What’s your best and worst experience of cold calling?
Worst; would be getting through to someone who was just made redundant. Very bitter.
Best; was getting through to someone who was just made redundant. Got to know everything.
What’s your most successful tip for Cold Calling?
Time heals everything. You will laugh about the bad calls one day.
Is money your only motivator for being successful?
No, it’s the sense of achievement. Being part of a major decision within another organisation.
What’s the most useful tip you can give to a struggling salesperson?
Seek advice and be open to change and the need to evolve. Nothing lasts forever.
What percentage do you consider your personality contributes to your success compared to the product and the company?
Most sales people have some experience of other jobs, what’s yours?
Service delivery manager.
Do you ever consider changing your career?
Yes, all the time. I think it’s important to always review what’s best for yourself and your family.
Does the pressure to hit your monthly or quarterly targets ever make you stressed?
Yes it does but it’s a good stress and it forces you to focus on what can be achieved today versus tomorrow.
How would you sum up the craft of sales in one sentence to an outsider?
People buy from people, learn how to relate to people and it doesn’t matter what you sell.
How long does it take you to assess how you should approach your sales pitch?
It takes a while. It’s important to do your homework on the client but it does get shorter with experience.
Have you ever put your foot in it when talking to a client?
Probably. But nothing comes to mind.
How did you get past the point of struggling to make a sale to where you are today?

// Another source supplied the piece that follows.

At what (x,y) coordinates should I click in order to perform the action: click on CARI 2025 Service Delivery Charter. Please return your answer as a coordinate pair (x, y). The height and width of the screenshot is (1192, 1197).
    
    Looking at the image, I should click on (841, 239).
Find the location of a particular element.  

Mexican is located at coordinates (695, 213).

Through my belief that “sales” is a career, my business. We may be driven by QTRs and targets but we are building a business and a career which will take time.
Do you consider yourself a persuasive person?

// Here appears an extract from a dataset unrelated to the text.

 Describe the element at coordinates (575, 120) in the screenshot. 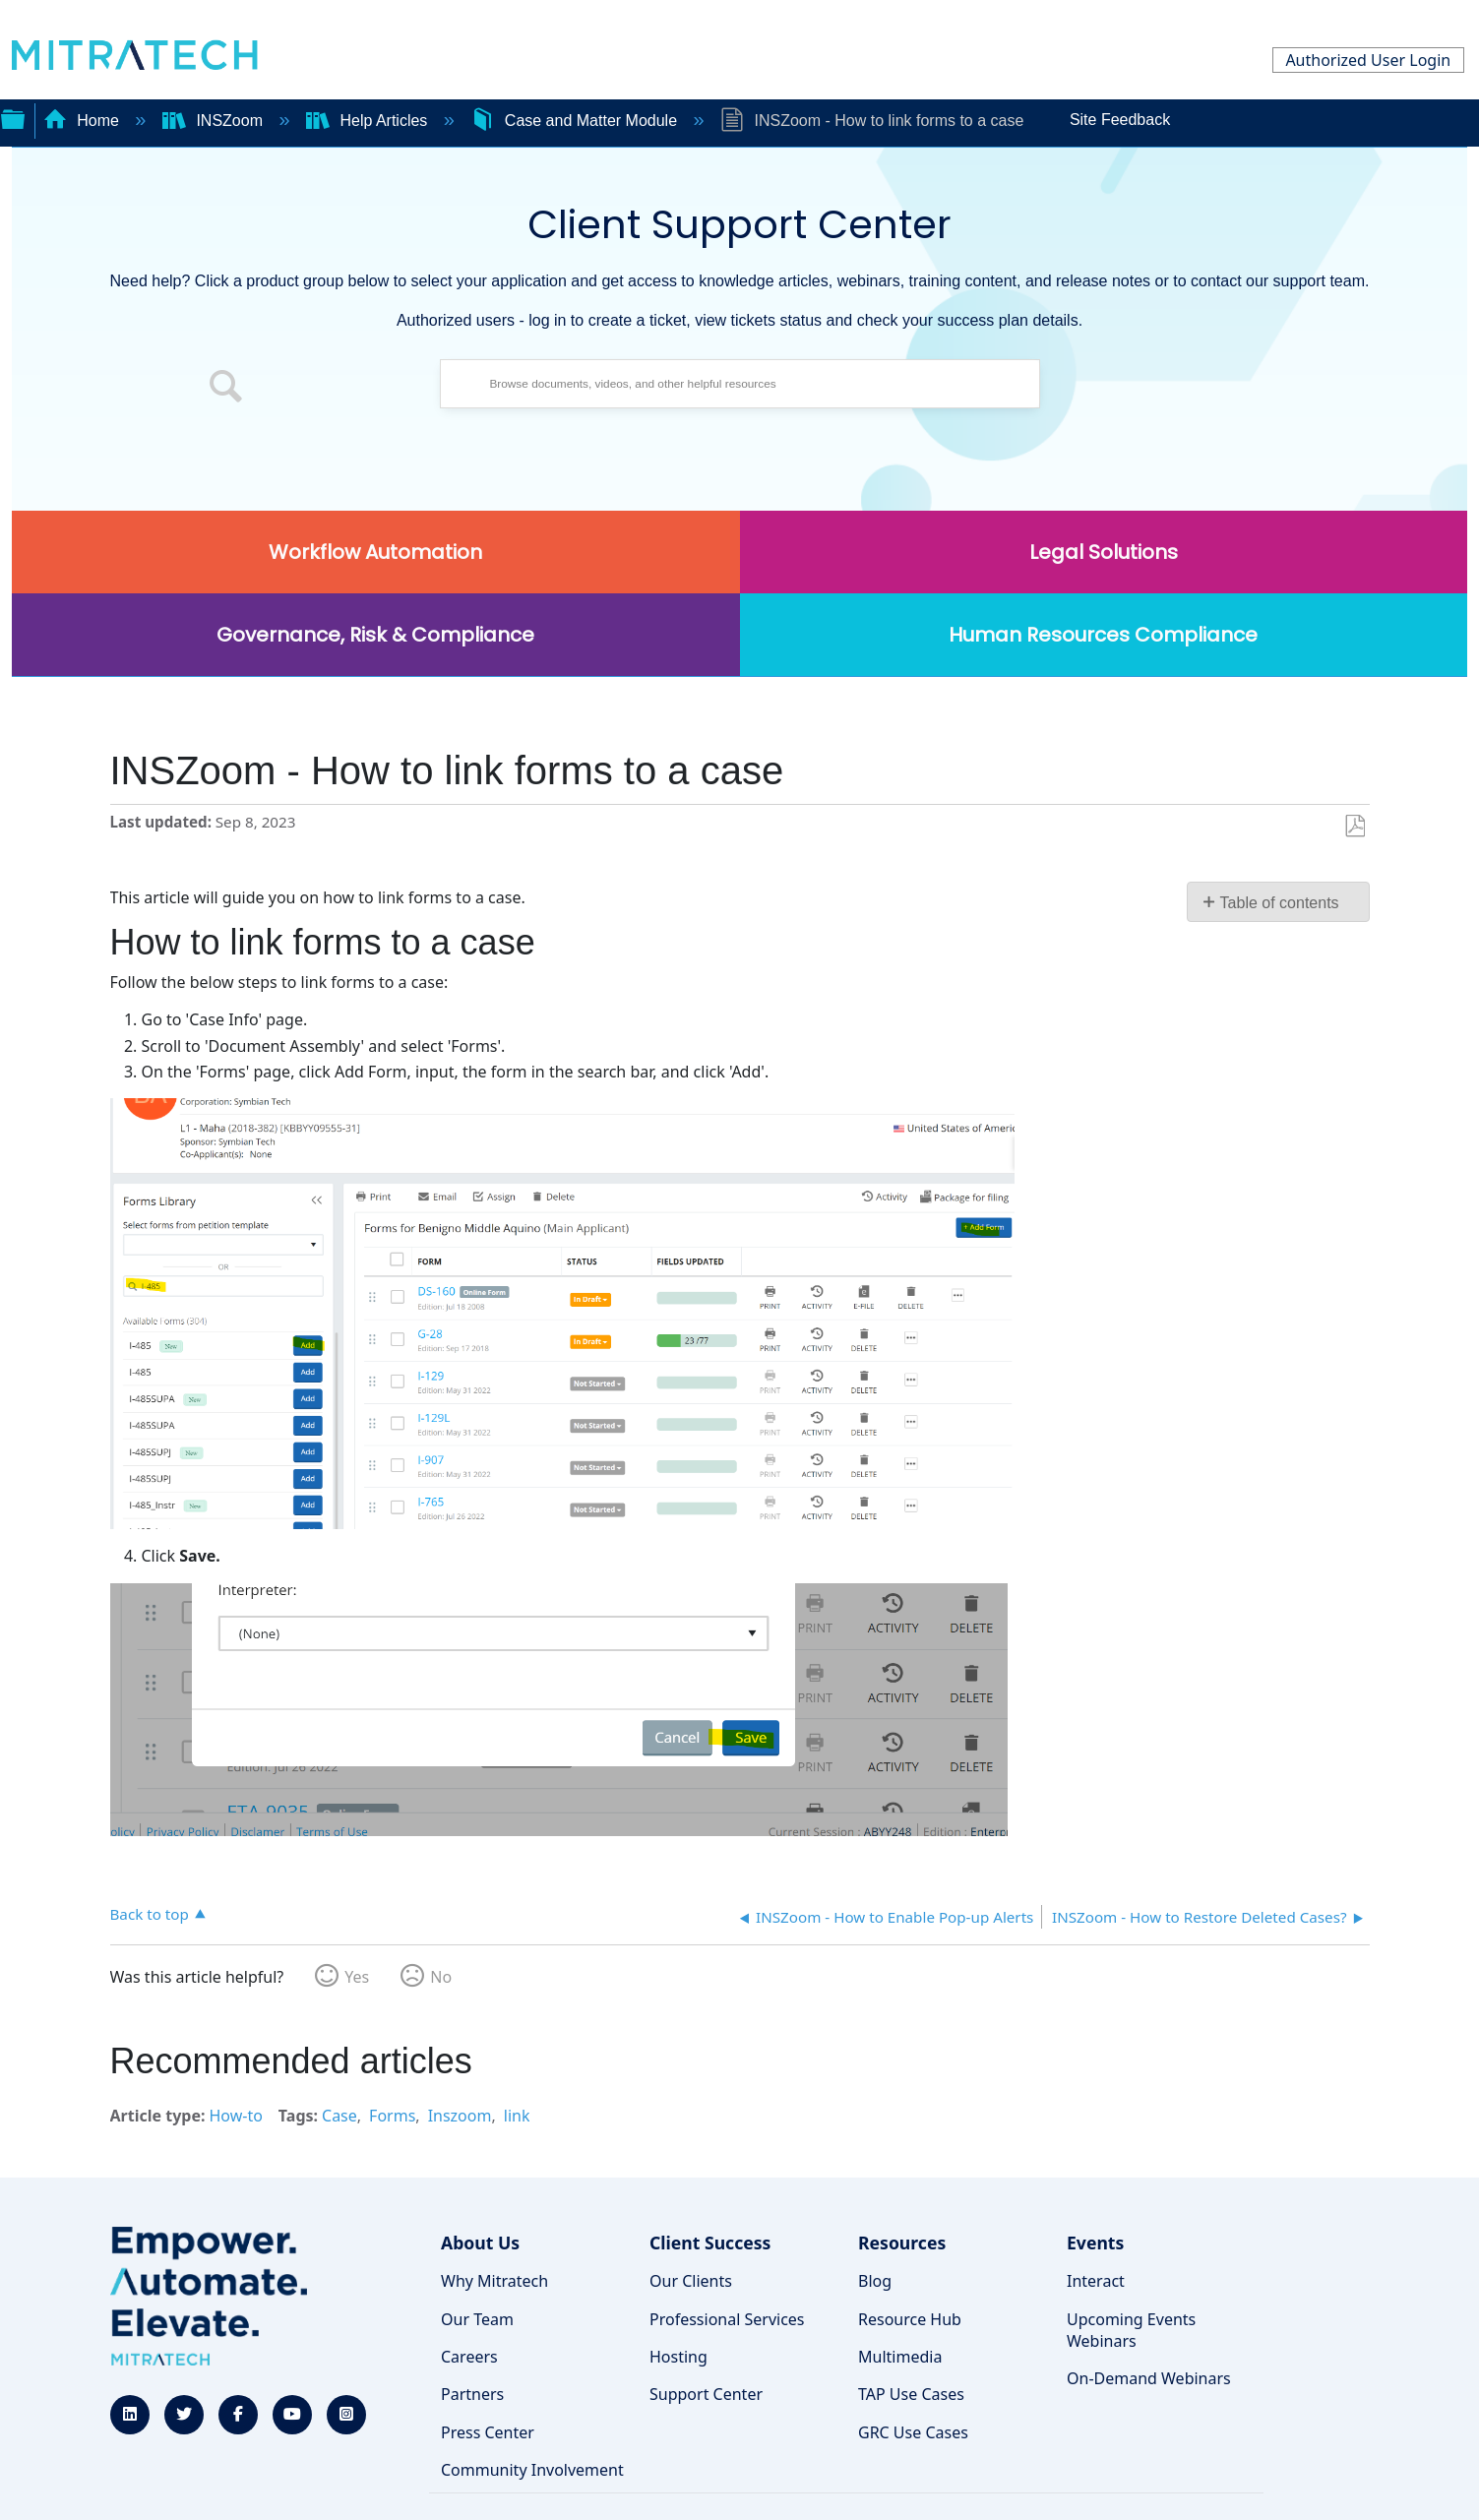 I see `Case and Matter Module` at that location.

Yes I do. I think everyone in sales is regardless if they believe it or not.
Has that quality ever reflected on you in a negative way?

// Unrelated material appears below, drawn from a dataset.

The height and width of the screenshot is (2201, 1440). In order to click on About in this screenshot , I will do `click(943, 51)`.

Yes, as it can be too much for people, which is why understanding your pitch, is important.
How do you balance time spent between product knowledge training with generating leads or opportunities?
I don’t. It’s very hard. I try to understand the client needs and then the potential solution and not get caught in the trap of the other way round.
What’s the best deal you have ever closed?
The best are those that have a significant change to an organisation. Ones where people’s lives will change.
Would you encourage your offspring to go into sales?
Yes, it’s a great way to meet new people, see how other people live… and make money!
What’s the best line of jargon you’ve invented?
I am in IT; I don’t need to invent anything. The entire industry does that itself
Has anyone ever made you feel intimidated?
My wife….or at least her credit card!
How would you get over forgetting some vital information during a meeting?
We are all human and we make mistakes. Most people accept that. What they don’t accept is not following up afterwards with the information… especially if it’s vital to the client.